> **What is required**:
Repeat the data below in full. Pictures must not be part of the copy.
[[ Input data, beginning ]]
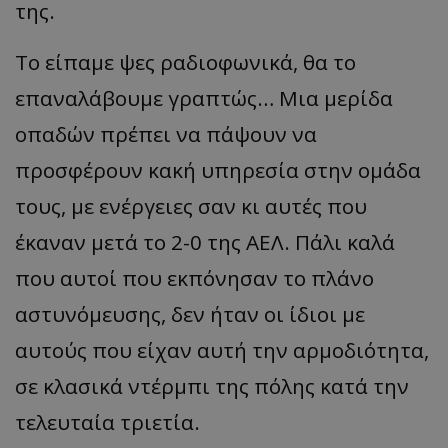
της.
Το είπαμε ψες ραδιοφωνικά, θα το
επαναλάβουμε γραπτώς… Μια μερίδα
οπαδών πρέπει να πάψουν να
προσφέρουν κακή υπηρεσία στην ομάδα
τους, με ενέργειες σαν κι αυτές που
έκαναν μετά το 2-0 της ΑΕΛ. Πάλι καλά
που αυτοί που εκπόνησαν το πλάνο
αστυνόμευσης, δεν ήταν οι ίδιοι με
αυτούς που είχαν αυτή την αρμοδιότητα,
σε κλασικά ντέρμπι της πόλης κατά την
τελευταία τριετία.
[[ Input data, end ]]
> **Result for this task**:
της.
Το είπαμε ψες ραδιοφωνικά, θα το
επαναλάβουμε γραπτώς… Μια μερίδα
οπαδών πρέπει να πάψουν να
προσφέρουν κακή υπηρεσία στην ομάδα
τους, με ενέργειες σαν κι αυτές που
έκαναν μετά το 2-0 της ΑΕΛ. Πάλι καλά
που αυτοί που εκπόνησαν το πλάνο
αστυνόμευσης, δεν ήταν οι ίδιοι με
αυτούς που είχαν αυτή την αρμοδιότητα,
σε κλασικά ντέρμπι της πόλης κατά την
τελευταία τριετία.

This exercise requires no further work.